## DIRECTIONS FOR THIS TASK
Without including any pictures, give back all of the data exactly.
[RECORDS TO USE Boundary: Start]
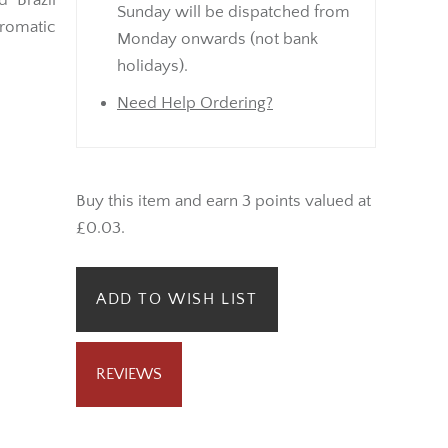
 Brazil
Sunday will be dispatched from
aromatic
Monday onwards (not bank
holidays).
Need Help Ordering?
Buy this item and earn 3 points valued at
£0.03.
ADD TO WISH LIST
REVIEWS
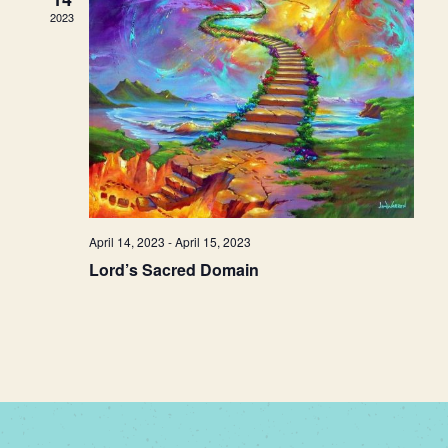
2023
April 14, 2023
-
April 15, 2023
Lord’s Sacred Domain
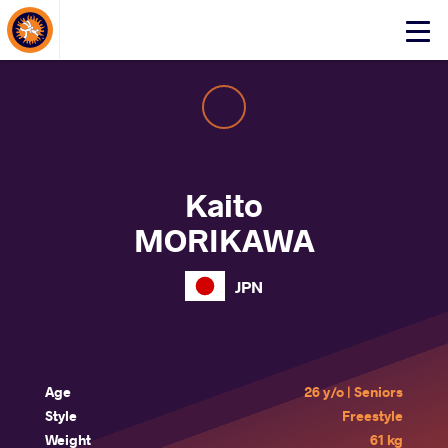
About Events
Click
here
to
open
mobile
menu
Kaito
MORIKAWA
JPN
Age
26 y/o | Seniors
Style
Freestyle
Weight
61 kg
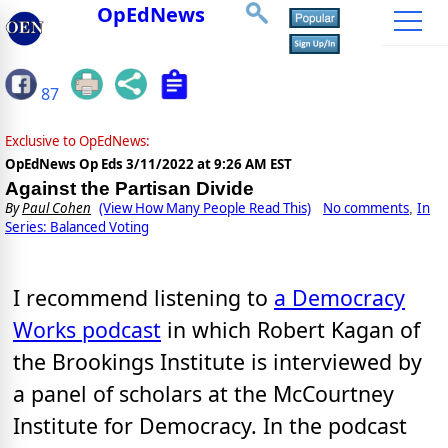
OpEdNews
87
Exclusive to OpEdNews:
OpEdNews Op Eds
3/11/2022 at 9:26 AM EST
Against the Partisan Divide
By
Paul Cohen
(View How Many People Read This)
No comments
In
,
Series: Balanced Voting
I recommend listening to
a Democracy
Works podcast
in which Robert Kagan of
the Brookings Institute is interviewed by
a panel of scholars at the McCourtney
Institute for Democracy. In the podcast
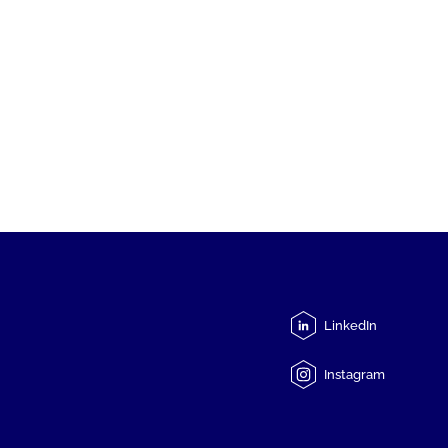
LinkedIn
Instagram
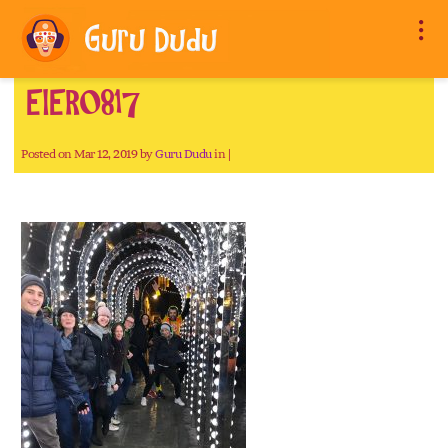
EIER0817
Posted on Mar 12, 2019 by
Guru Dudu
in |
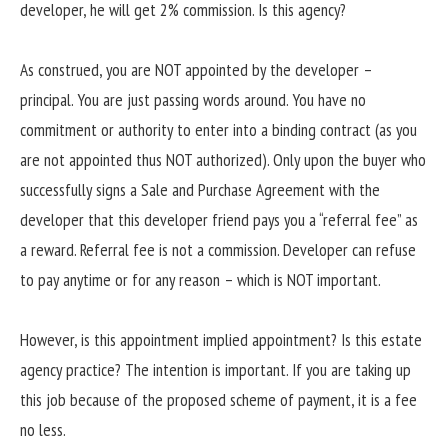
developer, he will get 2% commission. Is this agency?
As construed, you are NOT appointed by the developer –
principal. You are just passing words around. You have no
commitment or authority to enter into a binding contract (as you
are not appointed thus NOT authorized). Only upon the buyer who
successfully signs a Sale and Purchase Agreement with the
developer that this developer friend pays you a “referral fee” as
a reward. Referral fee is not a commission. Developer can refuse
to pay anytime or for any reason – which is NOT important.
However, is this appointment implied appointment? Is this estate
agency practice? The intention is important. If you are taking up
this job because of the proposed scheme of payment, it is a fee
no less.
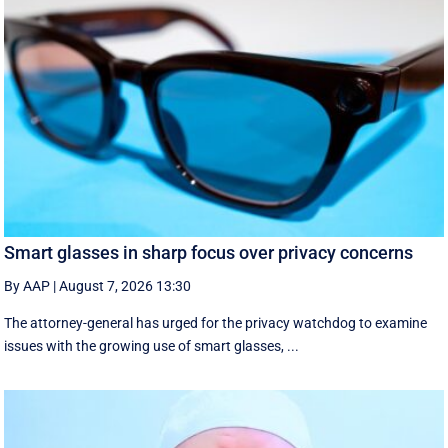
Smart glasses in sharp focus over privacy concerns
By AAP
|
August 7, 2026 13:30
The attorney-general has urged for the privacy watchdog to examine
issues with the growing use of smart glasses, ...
[RECORDS TO USE Boundary: End]
## RESPONSE
 Brazil
Sunday will be dispatched from
aromatic
Monday onwards (not bank
holidays).
Need Help Ordering?
Buy this item and earn 3 points valued at
£0.03.
ADD TO WISH LIST
REVIEWS
2023
April 14, 2023
-
April 15, 2023
Lord’s Sacred Domain
About Events
Click
here
to
open
mobile
menu
Kaito
MORIKAWA
JPN
Age
26 y/o | Seniors
Style
Freestyle
Weight
61 kg
OpEdNews
87
Exclusive to OpEdNews:
OpEdNews Op Eds
3/11/2022 at 9:26 AM EST
Against the Partisan Divide
By
Paul Cohen
(View How Many People Read This)
No comments
In
,
Series: Balanced Voting
I recommend listening to
a Democracy
Works podcast
in which Robert Kagan of
the Brookings Institute is interviewed by
a panel of scholars at the McCourtney
Institute for Democracy. In the podcast
LinkedIn
Instagram
EIER0817
Posted on Mar 12, 2019 by
Guru Dudu
in |
developer, he will get 2% commission. Is this agency?
As construed, you are NOT appointed by the developer –
principal. You are just passing words around. You have no
commitment or authority to enter into a binding contract (as you
are not appointed thus NOT authorized). Only upon the buyer who
successfully signs a Sale and Purchase Agreement with the
developer that this developer friend pays you a “referral fee” as
a reward. Referral fee is not a commission. Developer can refuse
to pay anytime or for any reason – which is NOT important.
However, is this appointment implied appointment? Is this estate
agency practice? The intention is important. If you are taking up
this job because of the proposed scheme of payment, it is a fee
no less.
Smart glasses in sharp focus over privacy concerns
By AAP
|
August 7, 2026 13:30
The attorney-general has urged for the privacy watchdog to examine
issues with the growing use of smart glasses, ...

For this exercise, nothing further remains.